Creating custom voice fonts
Text-to-Speech (TTS) voice customization enables you to create a recognizable, one-of-a-kind voice for your brand: a voice font.
To create your voice font, you make a studio recording and upload the associated scripts as the training data. The service then creates a unique voice model tuned to your recording. You can use this voice font to synthesize speech.
You can get started with a small amount of data for a proof of concept. But the more data you provide, the more natural and professional your voice sounds.
You need an Azure account and a subscription to the Speech service. Create one if you haven't already. Connect your subscription to the Custom Voice portal as shown here.
Sign in to the Custom Voice portal using the same Microsoft account that you used to apply for access.
Under your account name on the top right, go to Subscriptions.
On the Subscriptions page, choose Connect existing subscription. Note that Speech Services supports different regions. Check the region where your subscription key was created, and make sure that you connect your key to the correct sub-portal.

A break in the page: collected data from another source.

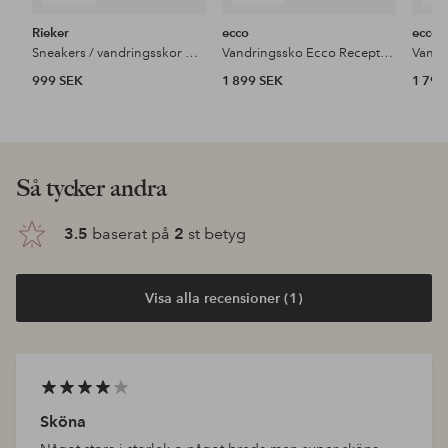
Rieker
ecco
ecco
Sneakers / vandringsskor U4502-00
Vandringssko Ecco Receptor XP W
999 SEK
1 899 SEK
1 799
Så tycker andra
3.5
baserat på
2
st betyg
Visa alla recensioner (1)
Sköna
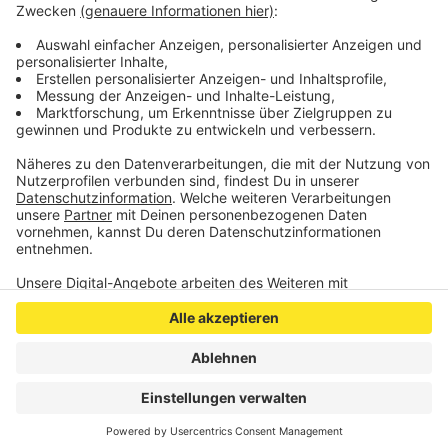
Sekunde erhöht. Die Wassermenge kann durch den
Wehebach ohne Probleme abgeführt werden, heißt es
vom Wasserverband.
Anzeige
Anzeige
Anzeige
Anzeige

Paste your subscription key into the table, as shown in the following example. Each subscription has two keys, and you can use either of them.
You're ready to go!
Prepare recordings and transcripts
A voice training dataset consists of a set of audio files, along with a text file that contains the transcripts of the audio files.
You can prepare these files in two ways. Either write a script and have it read by voice talent or use publicly available audio and transcribe it to text. If you do the latter, edit disfluencies from the audio files, such as "um" and other filler sounds, stutters, mumbled words, or mispronunciations.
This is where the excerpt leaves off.